Press disclosures help more than hurt

Controversial stories often expose government wrongdoing.

Government officials have been highly critical of the media's publication of details about US intelligence activities in the war on terror. The two most recent examples are extensive wiretaps by the National Security Agency and US access to international financial transactions.

President Bush called the disclosures "disgraceful." Rep. Peter King (R) of New York said The New York Times should be prosecuted for treason rather than be awarded a Pulitzer prize for the NSA story. Rep. J.D. Hayworth (R) of Arizona is asking that the Times's Congressional press credentials be suspended.

The more important of the two stories that caused this hullabaloo is the one about the NSA, because it exposes government wrongdoing. It has been, and continues, wiretapping American citizens without judicial warrants, a clear violation of the Fourth Amendment, which regulates searches and seizures. The wiretaps are puzzling because courts have generally been forthcoming in issuing warrants. Moreover, the NSA has no hope of reading the billions of conversations that it intercepts. What it may be able to do is find a significant number of telephone calls with the same origin and destination numbers, one of which is in a place where Al Qaeda is active. This would perhaps give it a lead to an agent in the US.

But it should not come as a surprise to Al Qaeda that the NSA is capable of doing this. There may not be much Al Qaeda can do about it; maybe encrypt its communications. Or it can use messengers, but that's laborious, time-consuming, and rife with the risk of interceptions. So where is the harm to the national security?

Similarly, the US has no interest in the daily transfers of trillions of dollars in international money. What the US is interested in, if they can be identified, are the transfers to or from terrorist groups. If identified, the government can then take, or try to take, steps to try to cut off the terrorist money supply. If the terrorists know that we know, then they can take steps to keep us from learning more. They might, for example, switch to the use of couriers. Except for the fact that in this case we are dealing with a much larger database, this is no more than we have been trying to do for years with the drug trade: Take the money out of it. The only questionable point here is why we didn't think of it sooner.

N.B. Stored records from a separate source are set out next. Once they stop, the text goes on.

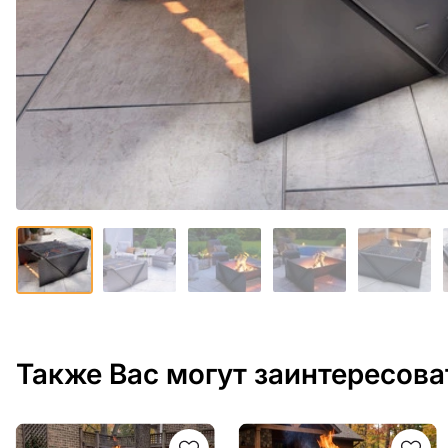
Также Вас могут заинтересова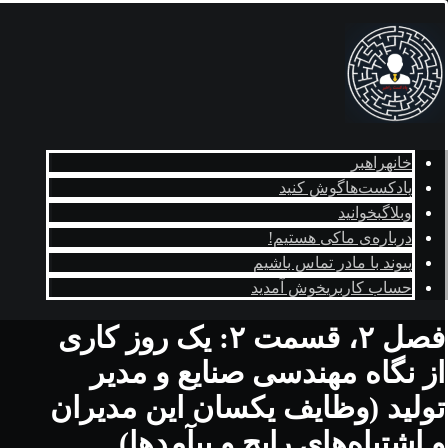
خانه
راهبر
پادکست‌ها
گوش کنید
وبلاگ
بخوانید
درباره‌ی ما
کی هستیم!
پیوند با ما
در تماس باشیم
حساب کاربری
خوش آمدید
فصل ۲، قسمت ۲: یک روز کاری
از نگاه مهندسی صنایع و مدير
توليد (وظایف یکسان این مدیران
و اشتباه‌های رایج و پيآمدها)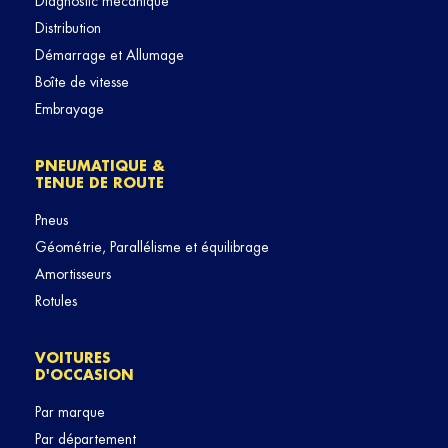
Diagnostic mécanique
Distribution
Démarrage et Allumage
Boîte de vitesse
Embrayage
PNEUMATIQUE &
TENUE DE ROUTE
Pneus
Géométrie, Parallélisme et équilibrage
Amortisseurs
Rotules
VOITURES
D'OCCASION
Par marque
Par département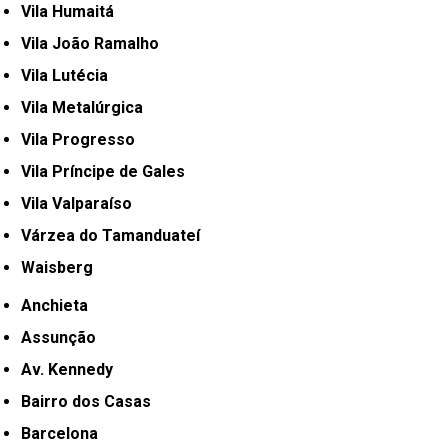
Vila Humaitá
Vila João Ramalho
Vila Lutécia
Vila Metalúrgica
Vila Progresso
Vila Príncipe de Gales
Vila Valparaíso
Várzea do Tamanduateí
Waisberg
Anchieta
Assunção
Av. Kennedy
Bairro dos Casas
Barcelona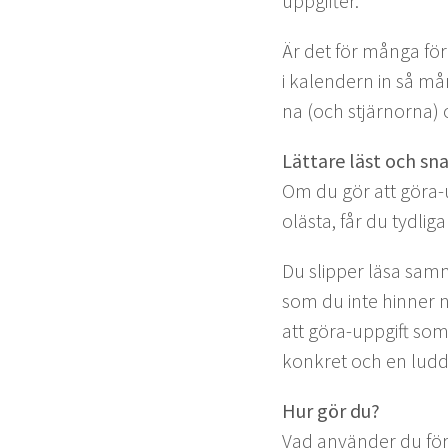
uppgifter.
Är det för mån­ga fö
i kalen­dern in så må
na (och stjärnor­na) 
Lättare läst och sna
Om du gör att göra-up
oläs­ta, får du tydli­
Du slip­per läsa sam­
som du inte hin­ner n
att göra-uppgift som d
konkret och en lud­dig
Hur gör du?
Vad använ­der du för d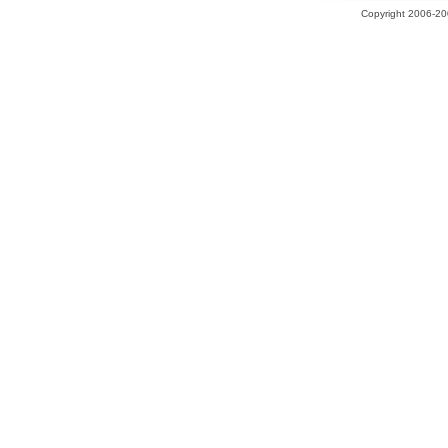
Copyright 2006-200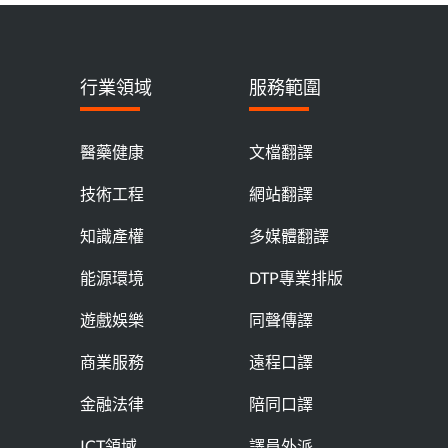
行業領域
服務範圍
醫藥健康
文檔翻譯
技術工程
網站翻譯
知識產權
多媒體翻譯
能源環境
DTP專業排版
遊戲娛樂
同聲傳譯
商業服務
遠程口譯
金融法律
陪同口譯
ICT領域
譯員外派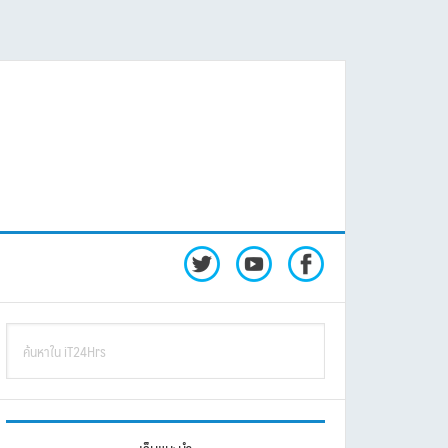
rimary
ค้นหา
idebar
ใน
iT24Hrs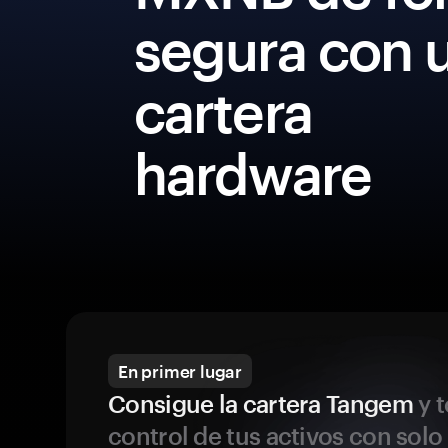
segura con 
cartera
hardware
En primer lugar
Consigue la cartera Tangem
y t
control de tus activos con solo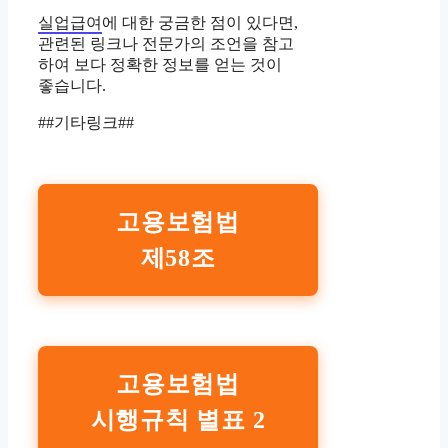
실업급여
에 대한 궁금한 점이 있다면,
관련된 링크나 전문가의 조언을 참고
하여 보다 정확한 정보를 얻는 것이
좋습니다.
##기타링크##
고용보험법
제58조
고용보험법
시행규칙 별표 2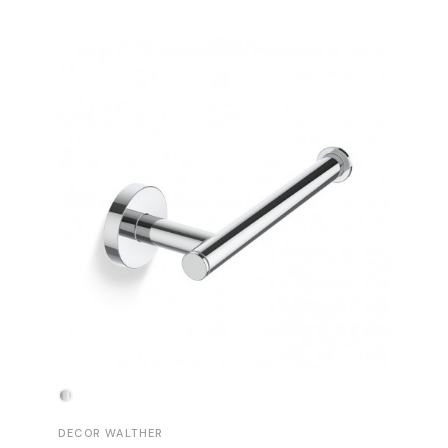
-30%
DECOR WALTHER
DECOR 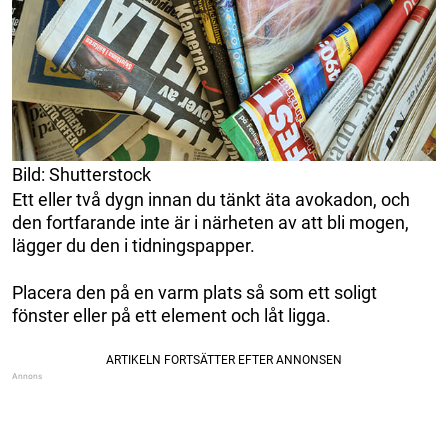
Bild: Shutterstock
Ett eller två dygn innan du tänkt äta avokadon, och
den fortfarande inte är i närheten av att bli mogen,
lägger du den i tidningspapper.
Placera den på en varm plats så som ett soligt
fönster eller på ett element och låt ligga.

The kind of intelligence that has a serious, valid effect on national security deals with war plans (how will we go about invading Iran, if we do?), weapon systems, what we have learned surreptitiously about other countries, and our analyses of current situations based on that secret intelligence. The media generally is cautious about publicizing such stories, in some cases too cautious.

In 1977, shortly after President Carter took office, The Washington Post learned that King Hussein of Jordan had been on the CIA payroll at $700,000 a year. This was so startling that the Post asked for a meeting with the president to give him a chance to talk the Post out of printing the story. The president received the reporter and Benjamin Bradlee, then executive editor of the Post. In Mr. Bradlee's words, the president then "stunned" the two by saying he had not known about the arrangement with Hussein until that moment. The Post printed the story. It is not known if the arrangement with Hussein continued.

All administrations tend to overclassify information, in terms of volume of documents and the level of classification. This proliferation increases the likelihood of leaks. Not many of these that become public can be demonstrated to harm national security. The stories that upset presidents most are those that expose the government doing something it should not be doing, and they are the ones that most need to be published.

Pat M. Holt is former chief of staff of the Senate Foreign Relations Committee.